Je jette un léger coup d'œil à Saldya à ma gauche. Elle me fixe sans détourner un instant ses yeux des miens. Je salue d'un mouvement de tête la foule et lance avec un froid sourire :

-Bienvenue pour cette soirée au palais...

Puis, sans un mot supplémentaire inutile, je m'avance de quelques pas suivies de mes filles, en laissant mes gardes devant la porte. La foule recommence à envahir l'espace et la piste de danse mais je devine les regards posés sur ma nuque.

Je m'arrête à deux pas de celle qui a sauvé ma fille. Comment prendre la parole ? Toute son attitude... C'est Gabriel. Je me mords violemment l'intérieur des joues pour réussir à rester impassible. La jeune fille semble attendre que je prenne la parole et paraît étonnée de mon silence. Syldia me sauve la mise en disant avec un grand sourire :

-Nous voulions encore te remercier...

Ysa. Elle ne s'appelle qu'Ysa. Je ne dois pas oublier cela. Je me force à murmurer :

-Oui, ce que vous avez fait pour ma fille... Je ne sais comment vous remercier.

Elle incline la tête. Quelque chose me dit que c'est par pure politesse mais qu'elle est le genre de personne à braver le danger juste parce qu'il y a un panneau "interdit" posé sur une barrière.

-Je n'ai fais que mon devoir majesté...

Beaucoup de personnes nous fixent des yeux.
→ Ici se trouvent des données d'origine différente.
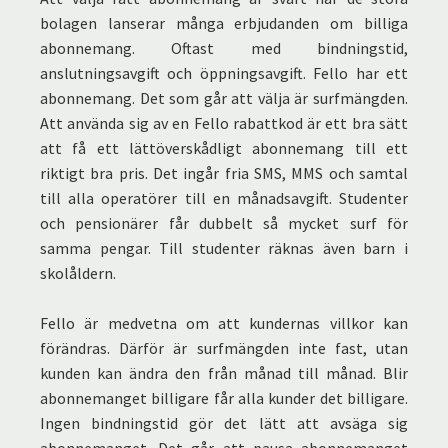
bolagen lanserar många erbjudanden om billiga
abonnemang. Oftast med bindningstid,
anslutningsavgift och öppningsavgift. Fello har ett
abonnemang. Det som går att välja är surfmängden.
Att använda sig av en Fello rabattkod är ett bra sätt
att få ett lättöverskådligt abonnemang till ett
riktigt bra pris. Det ingår fria SMS, MMS och samtal
till alla operatörer till en månadsavgift. Studenter
och pensionärer får dubbelt så mycket surf för
samma pengar. Till studenter räknas även barn i
skolåldern.
Fello är medvetna om att kundernas villkor kan
förändras. Därför är surfmängden inte fast, utan
kunden kan ändra den från månad till månad. Blir
abonnemanget billigare får alla kunder det billigare.
Ingen bindningstid gör det lätt att avsäga sig
abonnemanget. Det går att pausa abonnemanget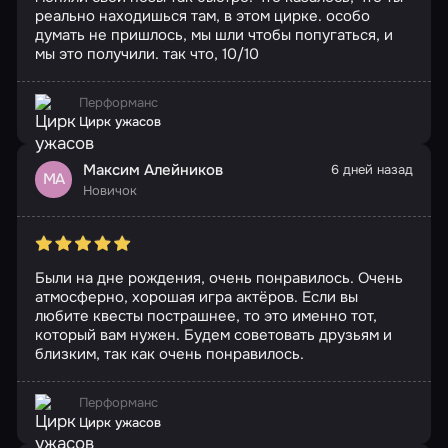
реально находишься там, в этом цирке. особо
думать не пришлось, мы шли чтобы попугаться, и
мы это получили. так что, 10/10
Перформанс
Цирк ужасов
Максим Алейников
6 дней назад
МА
Новичок
Были на дне рождения, очень понравилось. Очень
атмосферно, хорошая игра актёров. Если вы
любите квесты пострашнее, то это именно тот,
который вам нужен. Будем советовать друзьям и
близким, так как очень понравилось.
Перформанс
Цирк ужасов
La fuite de Saldya n'est pas restée inaperçue et tout le monde sait qu'elle est rentrée au palais sauve de justesse. À ma grande surprise, mêlée d'une sincère admiration, Eslimea lance à son tour :

-Merci vraiment pour ma sœur... C'est... C'était très généreux.

Ysaïne éclate alors d'un rire franc. Il me semble voir Gabriel de nouveau un bref instant et je lutte contre moi-même pour ne pas tituber. Il me semble soudain que cette salle de soirées n'est en fait que l'endroit où je tomberai. Devant une fille de dix-huit ans qui ignore même le pouvoir qu'elle a sur moi. Saldya avait raison de dire qu'elle me ressemble. Physiquement, elle est aussi belle que moi -sans modestie inutile, c'est une qualité que je n'ai jamais possédée- mais n'en a probablement pas conscience, en tout cas pas à sa juste valeur. Penchée vers Eslimea, elle lui murmure suffisamment fort pour que tous autour de nous entendent :

-N'en dis pas plus, je pourrai devenir royaliste !
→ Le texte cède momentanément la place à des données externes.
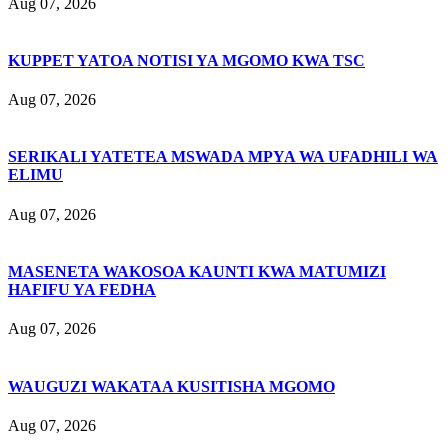
Aug 07, 2026
KUPPET YATOA NOTISI YA MGOMO KWA TSC
Aug 07, 2026
SERIKALI YATETEA MSWADA MPYA WA UFADHILI WA
ELIMU
Aug 07, 2026
MASENETA WAKOSOA KAUNTI KWA MATUMIZI
HAFIFU YA FEDHA
Aug 07, 2026
WAUGUZI WAKATAA KUSITISHA MGOMO
Aug 07, 2026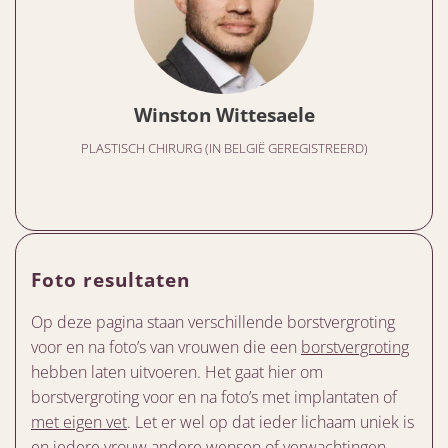
Winston Wittesaele
PLASTISCH CHIRURG (IN BELGIË GEREGISTREERD)
Foto resultaten
Op deze pagina staan verschillende borstvergroting
voor en na foto’s van vrouwen die een
borstvergroting
hebben laten uitvoeren. Het gaat hier om
borstvergroting voor en na foto’s met implantaten of
met eigen vet
. Let er wel op dat ieder lichaam uniek is
en iedere vrouw andere wensen of verwachtingen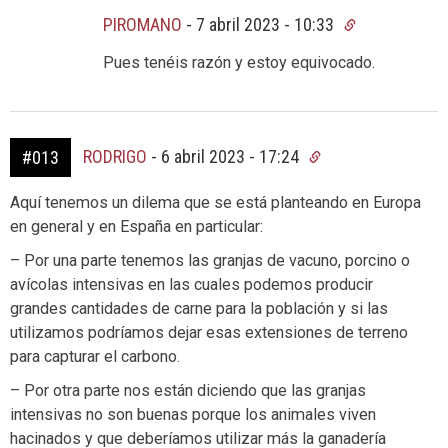
PIROMANO
-
7 abril 2023 - 10:33
Pues tenéis razón y estoy equivocado.
RODRIGO
-
6 abril 2023 - 17:24
#013
Aquí tenemos un dilema que se está planteando en Europa
en general y en España en particular:
– Por una parte tenemos las granjas de vacuno, porcino o
avícolas intensivas en las cuales podemos producir
grandes cantidades de carne para la población y si las
utilizamos podríamos dejar esas extensiones de terreno
para capturar el carbono.
– Por otra parte nos están diciendo que las granjas
intensivas no son buenas porque los animales viven
hacinados y que deberíamos utilizar más la ganadería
Il y a un moment de flottement dans la salle. Froidement, je demande :

-Vous ne l'êtes pas déjà ?

Un rien provocatrice, mais avec une classe certaine, elle répond avec son éternel sourire :

-Je suis opportuniste majesté. Alors vous savez...

Elle s'est redressée vers moi et un mouvement de la foule nous rapproche l'une de l'autre et il me semble même qu'elle effleure mon bras avant de brusquement reculer. J'ai l'impression d'avoir reçu une décharge électrique.
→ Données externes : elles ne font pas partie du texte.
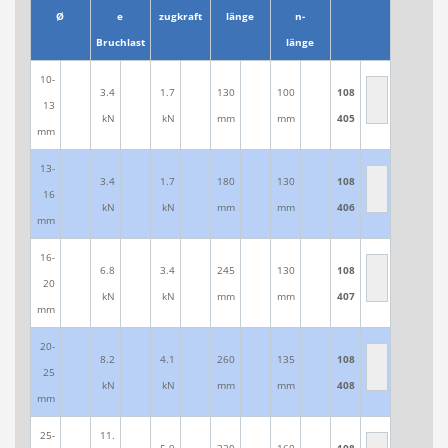
Ø
e
zugkraft
länge
n-
Bruchlast
länge
10-
3.4
1.7
130
100
108
13
kN
kN
mm
mm
405
mm
13-
3.4
1.7
180
130
108
16
kN
kN
mm
mm
406
mm
16-
6.8
3.4
245
130
108
20
kN
kN
mm
mm
407
mm
20-
8.2
4.1
260
135
108
25
kN
kN
mm
mm
408
mm
25-
11.
5.9
330
160
108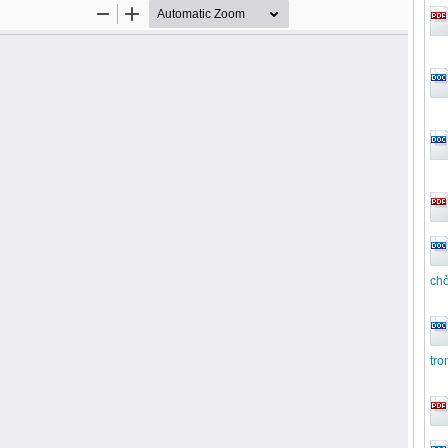
chở
tro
Je sais que tout le monde attend ma réaction. Mais je ne pense qu'à une chose : la véritable héritière du pays n'est pas vraiment royaliste !

Je m'apprête à répondre mais mes yeux se posent alors une nouvelle fois sur son visage. Son insupportable visage.

Sans dire un mot, à la grande surprise de toute l'assemblée, je tourne les talons et m'éloigne droit devant moi jusqu'à la grande porte. Tous me fixent, immobiles. Ysaïne se contente de sourire et je devine que quelque chose se termine aujourd'hui.

Je jette un coup d'œil froid autour de moi et dit de ma voix hautaine :

-Eh bien qu'attendez-vous ? Dansez ! Amusez-vous ! Mademoiselle est une opportuniste ? Félicitez là de ma part ! Mais que pas un seul d'entre vous n'essaie seulement de me défier comme elle... Dansez !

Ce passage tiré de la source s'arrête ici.